What about other, seemingly less impressive cognitive abilities? We and others [e.g., (116)] have suggested operant learning as a relevant topic to explore. Our own suggestions about operating learning arise partly from looking for tasks that S.P.U.D. subjects seem unable to do. Of course, absence of evidence is not evidence of absence: the lack of data from S.P.U.D. subjects on the learning of arbitrary operants could reflect a lack of research effort, not a failure of such attempts to work. This therefore identifies another topic for future research, using both S.P.U.D. subjects and humans whose awareness of reinforcers is manipulated: the assessment of whether operant behavior relies on reinforcers producing conscious affective states. (Though note that for such work, we suggest using plants and temporarily unaware humans over highly invasive decerebrate or spinally-transected animals). If this hypothesis was supported, then at least some fish have already shown that they are sentient. These include Siamese fighting fish trained to swim through hoops to display to rivals [e.g., (203)], barramundi (Lates calcarifer) trained to touch arbitrary targets (204) and goldfish trained to bump a lever for food (205), as well as all farmed species that use demand feeders to deliver pellets.

More stringently, it could be that not all operant learning requires sentience [it demonstrably does not require consciousness of the rewards and punishments], but that only some sub-types do. Thus, it could be that Ginsburg and Jablonka's (37) hypothesis about second-order conditioning [context] is correct: again something not yet known, but amenable to empirical test. If their hypothesis is supported [it may not be], then again there are already some cases demonstrating conditioned responses to secondary reinforcers by fish. In one, for example, Foerder (204) successfully used shaping to train a barramundi to swim 10 feet to touch a secondary reinforcer (a target previously paired with food).
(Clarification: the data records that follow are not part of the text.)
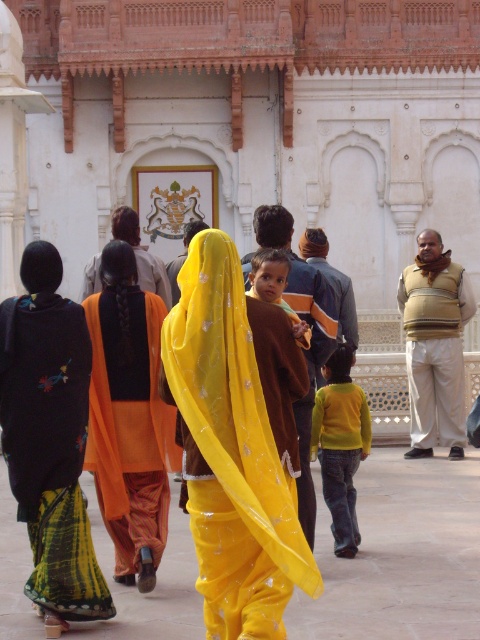 Looking at this image, does yellow satin sari at center lie behind black embroidered sari at left?

No, it is not.

Who is lower down, yellow satin sari at center or black embroidered sari at left?

black embroidered sari at left is lower down.

In order to click on yellow satin sari at center in this screenshot , I will do `click(230, 452)`.

Can you confirm if yellow-green sweater at center is thinner than matte brown shirt at center?

No, yellow-green sweater at center is not thinner than matte brown shirt at center.

Can you confirm if yellow-green sweater at center is shorter than matte brown shirt at center?

No.

Who is more forward, (338, 556) or (290, 316)?

Point (290, 316) is in front.

Find the location of a particular element. This screenshot has height=640, width=480. yellow-green sweater at center is located at coordinates (340, 445).

Who is more distant from viewer, [157,499] or [262,296]?

Point [262,296]

Is point (87, 452) less distant than point (261, 276)?

Yes, it is in front of point (261, 276).

Locate an element on the screen. The height and width of the screenshot is (640, 480). orange fabric dress at center is located at coordinates (129, 417). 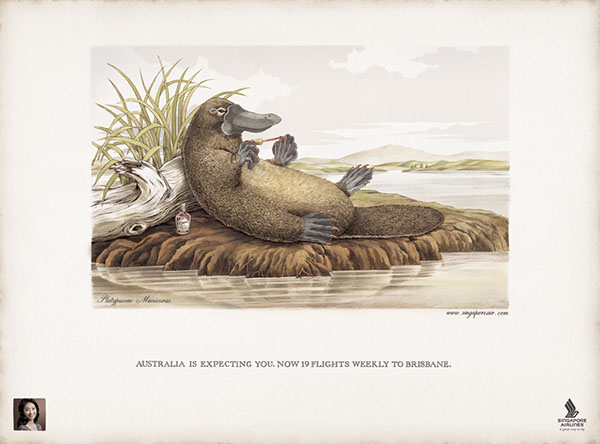 This screenshot has height=444, width=600. I want to click on plant, so click(x=157, y=127).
In another, an extraordinary experiment demonstrated the abilities of goldfish to learn to jump over a hurdle to modify a CS [conditioned stimulus, like a sound that makes dogs salivate] (lights that must either match or not), in order for this CS to predict no shock rather than shock (206). Thus, if future research does show that second-order conditioning relies on the conscious awareness of reinforcers, then these fish are displaying good evidence for positive affect and pain, respectively. What about the other sub-type of operant learning that we highlighted: goal-directed? It is not yet known whether goal-directed operant responding for food, say, require this reward to induce consciously-experienced positive states, but again this idea is testable. And were the hypothesis supported, then species with flexible forms of foraging, like those using the cooperation and tool use mentioned above, seem ideal for formally investigating whether they can show goal-directed operant behavior, in novel experiments specifically designed to assess this ability.

Operant learning is just one of the many topics tackled in considerable ongoing research by human consciousness researchers (with the use of discriminative stimuli, and working memory being others). We recommend following this fascinating work, for example by attending meetings such those hosted by the Association for the Scientific Study of Consciousness: learning about this complex, fast-moving human research is both useful and humbling. Furthermore, increased contact with and interest from those working on animal welfare might encourage such researchers to focus more on understanding sentience (since currently, most of their research efforts focus on perceptual forms of P-consciousness). We hope that our suggestions represent a constructive contribution to the deeply interesting, important, but sometimes frustrating field of animal consciousness. Inspired by Victoria, one of the first to wade into this fray, we look forward to the refinement of these ideas and improved methodologies for probing the puzzle of animal sentience.